The oil market’s darkest days characterization reflects the severity of the Hormuz crisis, which has removed between 10 and 14 million barrels of daily supply from global markets for close to two weeks. Oil prices above $100 per barrel for this extended period represent a genuine market crisis with far-reaching economic consequences for industries and consumers worldwide.

Bessent identified the Iranian crude on tankers as a supply resource capable of helping the market navigate its darkest period. A targeted temporary waiver could redirect approximately 140 million barrels to global buyers, providing roughly two weeks of price relief while the US campaign to force Iran to reopen the Strait of Hormuz continues.

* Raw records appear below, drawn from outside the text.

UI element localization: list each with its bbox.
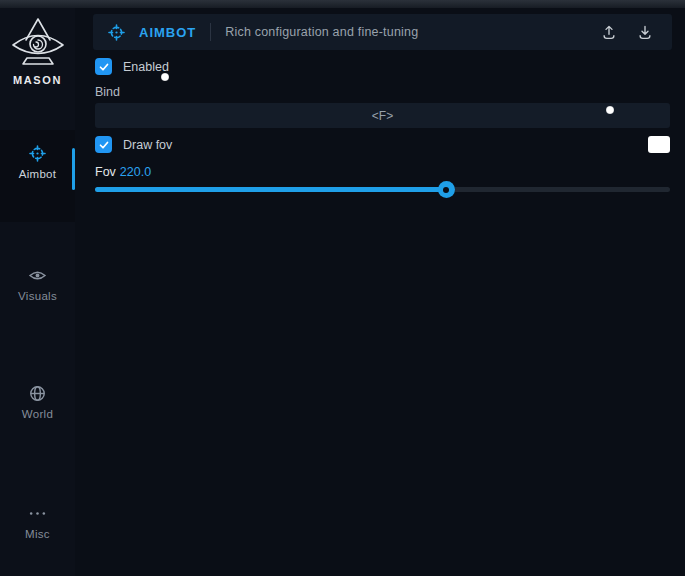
cursor-dot [161, 73, 169, 81]
page-title: AIMBOT [139, 25, 196, 40]
enabled-label: Enabled [123, 60, 169, 74]
bind-input[interactable]: <F> [95, 103, 670, 128]
sidebar-item-world[interactable]: World [0, 384, 75, 420]
particle-dot [606, 106, 614, 114]
globe-icon [28, 384, 47, 403]
check-icon [98, 139, 110, 151]
header-divider [210, 23, 211, 41]
page-subtitle: Rich configuration and fine-tuning [225, 25, 418, 39]
bind-value: <F> [372, 109, 393, 123]
window-top-edge [0, 0, 685, 8]
sidebar-item-label: Misc [25, 528, 50, 540]
bind-label: Bind [95, 85, 120, 99]
fov-value: 220.0 [120, 165, 151, 179]
sidebar-item-misc[interactable]: Misc [0, 504, 75, 540]
export-config-button[interactable] [596, 19, 622, 45]
cheat-menu-window: MASON Aimbot Visuals World [0, 0, 685, 576]
logo: MASON [0, 16, 75, 86]
fov-label: Fov220.0 [95, 165, 151, 179]
ellipsis-icon [28, 504, 47, 523]
import-config-button[interactable] [632, 19, 658, 45]
check-icon [98, 61, 110, 73]
sidebar-item-aimbot[interactable]: Aimbot [0, 144, 75, 180]
fov-color-swatch[interactable] [648, 136, 670, 153]
sidebar: MASON Aimbot Visuals World [0, 8, 75, 576]
page-header: AIMBOT Rich configuration and fine-tunin… [93, 14, 672, 50]
crosshair-icon [107, 23, 126, 42]
eye-icon [28, 266, 47, 285]
logo-text: MASON [0, 74, 75, 86]
fov-slider-fill [95, 187, 446, 192]
sidebar-item-label: Visuals [18, 290, 57, 302]
draw-fov-checkbox[interactable] [95, 136, 112, 153]
fov-label-text: Fov [95, 165, 116, 179]
eye-pyramid-logo-icon [9, 16, 67, 72]
draw-fov-label: Draw fov [123, 138, 172, 152]
upload-icon [600, 23, 618, 41]
enabled-checkbox[interactable] [95, 58, 112, 75]
sidebar-item-label: World [22, 408, 53, 420]
sidebar-item-label: Aimbot [19, 168, 57, 180]
fov-slider[interactable] [95, 187, 670, 192]
fov-slider-handle[interactable] [438, 181, 455, 198]
sidebar-item-visuals[interactable]: Visuals [0, 266, 75, 302]
download-icon [636, 23, 654, 41]
crosshair-icon [28, 144, 47, 163]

The Treasury has previously deployed supply tools to manage market darkness, including a waiver for Russian oil that added approximately 130 million barrels to world supply. An additional unilateral US Strategic Petroleum Reserve release beyond the G7’s 400 million barrel coordinated commitment is also being prepared, while the administration has explicitly ruled out any financial market intervention.

Policy and compliance experts offered a sobering assessment. They warned that navigating the market’s darkest days by enabling Iranian oil revenues would provide the Tehran regime with funds for military activities and proxy support, potentially contributing to a different kind of darkness — the prolongation of a geopolitical conflict that the US is simultaneously trying to end. Critics argued that the darkest days framing, while emotionally resonant, should not override the strategic requirement to evaluate the full consequences of the proposed market navigation tool.